Recorded information:
━━━━━━━━━━
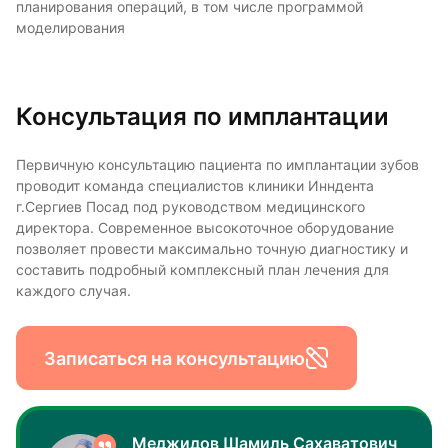
планирования операций, в том числе программой
моделирования
Консультация по имплантации
Первичную консультацию пациента по имплантации зубов
проводит команда специалистов клиники Инндента
г.Сергиев Посад под руководством медицинского
директора. Современное высокоточное оборудование
позволяет провести максимально точную диагностику и
составить подробный комплексный план лечения для
каждого случая.
Записаться на консультацию
Меджидов Шамиль Сахаватович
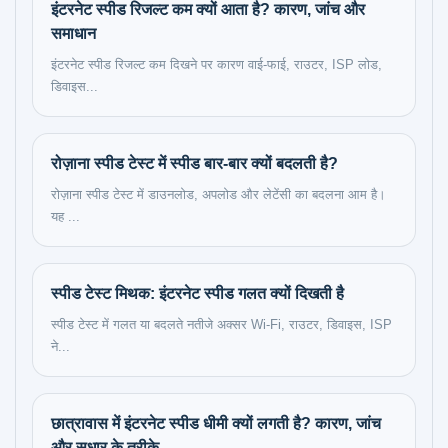
इंटरनेट स्पीड रिजल्ट कम क्यों आता है? कारण, जांच और
समाधान
इंटरनेट स्पीड रिजल्ट कम दिखने पर कारण वाई-फाई, राउटर, ISP लोड,
डिवाइस...
रोज़ाना स्पीड टेस्ट में स्पीड बार-बार क्यों बदलती है?
रोज़ाना स्पीड टेस्ट में डाउनलोड, अपलोड और लेटेंसी का बदलना आम है।
यह ...
स्पीड टेस्ट मिथक: इंटरनेट स्पीड गलत क्यों दिखती है
स्पीड टेस्ट में गलत या बदलते नतीजे अक्सर Wi-Fi, राउटर, डिवाइस, ISP
ने...
छात्रावास में इंटरनेट स्पीड धीमी क्यों लगती है? कारण, जांच
और सुधार के तरीके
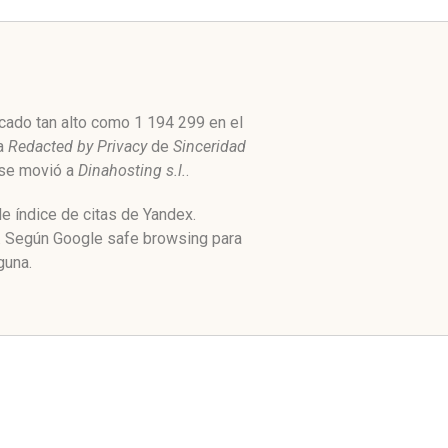
cado tan alto como 1 194 299 en el
a
Redacted by Privacy
de
Sinceridad
 se movió a
Dinahosting s.l.
.
e índice de citas de Yandex.
l. Según Google safe browsing para
guna.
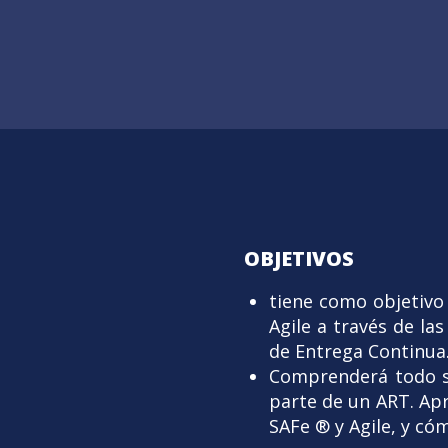
OBJETIVOS
tiene como objetivo 
Agile a través de la
de Entrega Continua.
Comprenderá todo s
parte de un ART. Apr
SAFe ® y Agile, y c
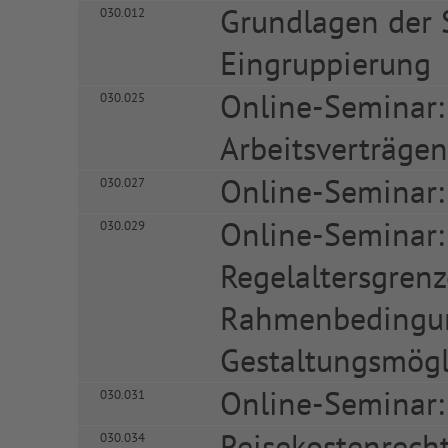
Grundlagen der 
030.012
Eingruppierung
Online-Seminar:
030.025
Arbeitsverträgen
Online-Seminar: 
030.027
Online-Seminar:
030.029
Regelaltersgrenz
Rahmenbedingu
Gestaltungsmögl
Online-Seminar:
030.031
Reisekostenrech
030.034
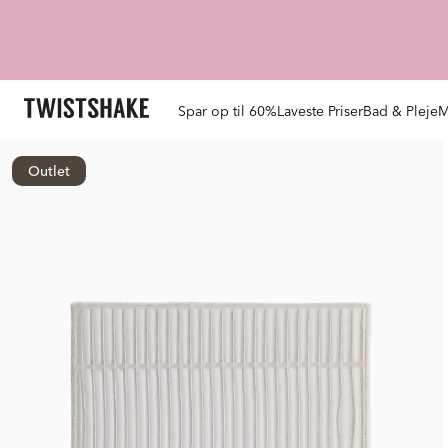
Spar op til 60%
Laveste Priser
Bad & Pleje
M
Outlet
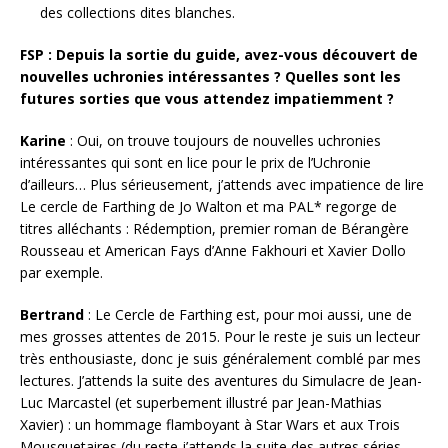
des collections dites blanches.
FSP : Depuis la sortie du guide, avez-vous découvert de
nouvelles uchronies intéressantes ? Quelles sont les
futures sorties que vous attendez impatiemment ?
Karine
: Oui, on trouve toujours de nouvelles uchronies
intéressantes qui sont en lice pour le prix de l’Uchronie
d’ailleurs… Plus sérieusement, j’attends avec impatience de lire
Le cercle de Farthing de Jo Walton et ma PAL* regorge de
titres alléchants : Rédemption, premier roman de Bérangère
Rousseau et American Fays d’Anne Fakhouri et Xavier Dollo
par exemple.
Bertrand
: Le Cercle de Farthing est, pour moi aussi, une de
mes grosses attentes de 2015. Pour le reste je suis un lecteur
très enthousiaste, donc je suis généralement comblé par mes
lectures. J’attends la suite des aventures du Simulacre de Jean-
Luc Marcastel (et superbement illustré par Jean-Mathias
Xavier) : un hommage flamboyant à Star Wars et aux Trois
Mousquetaires (du reste j’attends la suite des autres séries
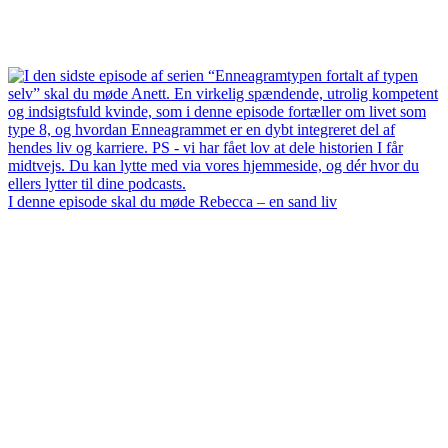
I denne episode skal du møde Rebecca – en sand liv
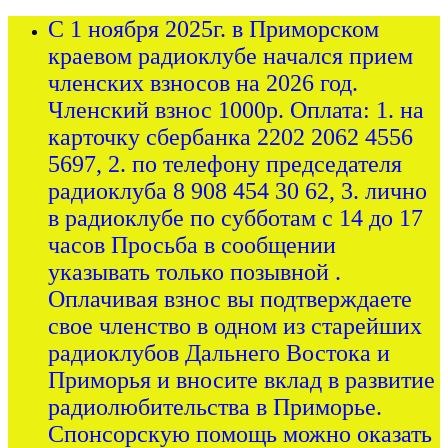
С 1 ноября 2025г. в Приморском
краевом радиоклубе начался прием
членских взносов на 2026 год.
Членский взнос 1000р. Оплата: 1. на
карточку сбербанка 2202 2062 4556
5697, 2. по телефону председателя
радиоклуба 8 908 454 30 62, 3. лично
в радиоклубе по субботам с 14 до 17
часов Просьба в сообщении
указывать только позывной .
Оплачивая взнос вы подтверждаете
свое членство в одном из старейших
радиоклубов Дальнего Востока и
Приморья и вносите вклад в развитие
радиолюбительства в Приморье.
Спонсорскую помощь можно оказать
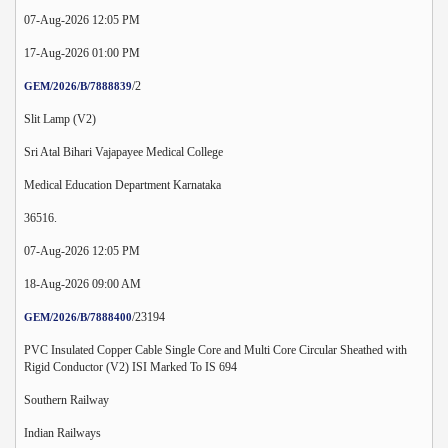
07-Aug-2026 12:05 PM
17-Aug-2026 01:00 PM
/2
GEM/2026/B/7888839
Slit Lamp (V2)
Sri Atal Bihari Vajapayee Medical College
Medical Education Department Karnataka
36516.
07-Aug-2026 12:05 PM
18-Aug-2026 09:00 AM
/23194
GEM/2026/B/7888400
PVC Insulated Copper Cable Single Core and Multi Core Circular Sheathed with
Rigid Conductor (V2) ISI Marked To IS 694
Southern Railway
Indian Railways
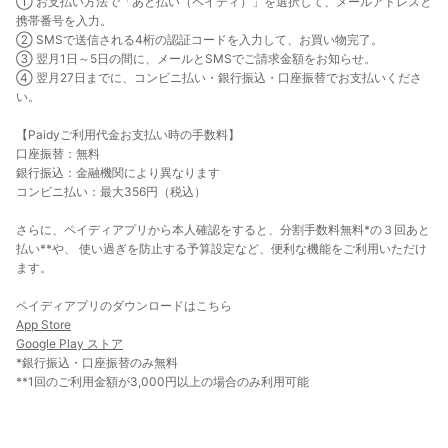
① お支払い方法で「あと払い（ペイディ）」を選択して、メールアドレスと
携帯番号を入力。
② SMSで送信される4桁の認証コードを入力して、お買い物完了。
③ 翌月1日～5日の間に、メールとSMSでご請求金額をお知らせ。
④ 翌月27日までに、コンビニ払い・銀行振込・口座振替でお支払いくださ
い。
【Paidyご利用代金お支払い時の手数料】
口座振替：無料
銀行振込：金融機関により異なります
コンビニ払い：最大356円（税込）
さらに、ペイディアプリから本人確認をすると、分割手数料無料*の３回あと
払い**や、 使い過ぎを防止する予算設定など、便利な機能をご利用いただけ
ます。
ペイディアプリのダウンロードはこちら
App Store
Google Play ストア
*銀行振込・口座振替のみ無料
**1回のご利用金額が3,000円以上の場合のみ利用可能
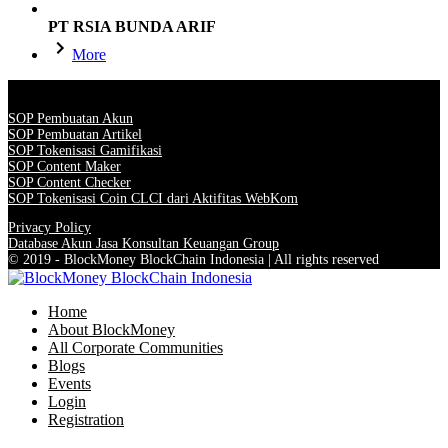
PT RSIA BUNDA ARIF
More
SOP Pembuatan Akun
SOP Pembuatan Artikel
SOP Tokenisasi Gamifikasi
SOP Content Maker
SOP Content Checker
SOP Tokenisasi Coin CLCI dari Aktifitas WebKom
Privacy Policy
Database Akun Jasa Konsultan Keuangan Group
© 2019 - BlockMoney BlockChain Indonesia | All rights reserved
Home
About BlockMoney
All Corporate Communities
Blogs
Events
Login
Registration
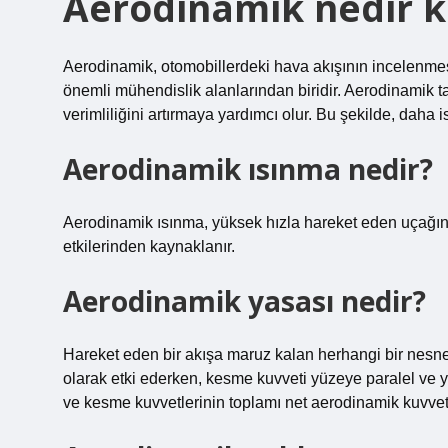
Aerodinamik nedir k
Aerodinamik, otomobillerdeki hava akışının incelenmes
önemli mühendislik alanlarından biridir. Aerodinamik t
verimliliğini artırmaya yardımcı olur. Bu şekilde, daha is
Aerodinamik ısınma nedir?
Aerodinamik ısınma, yüksek hızla hareket eden uçağın 
etkilerinden kaynaklanır.
Aerodinamik yasası nedir?
Hareket eden bir akışa maruz kalan herhangi bir nesne
olarak etki ederken, kesme kuvveti yüzeye paralel ve y
ve kesme kuvvetlerinin toplamı net aerodinamik kuvvete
━━━━━━━━━━
Action item: From the line with "All rights reserved" to the last line above, restate each line word for word, but skip the pictures.

Output below:
© 2019 - BlockMoney BlockChain Indonesia | All rights reserved
Home
About BlockMoney
All Corporate Communities
Blogs
Events
Login
Registration
Aerodinamik nedir k
Aerodinamik, otomobillerdeki hava akışının incelenmes
önemli mühendislik alanlarından biridir. Aerodinamik t
verimliliğini artırmaya yardımcı olur. Bu şekilde, daha is
Aerodinamik ısınma nedir?
Aerodinamik ısınma, yüksek hızla hareket eden uçağın 
etkilerinden kaynaklanır.
Aerodinamik yasası nedir?
Hareket eden bir akışa maruz kalan herhangi bir nesne
olarak etki ederken, kesme kuvveti yüzeye paralel ve y
ve kesme kuvvetlerinin toplamı net aerodinamik kuvvete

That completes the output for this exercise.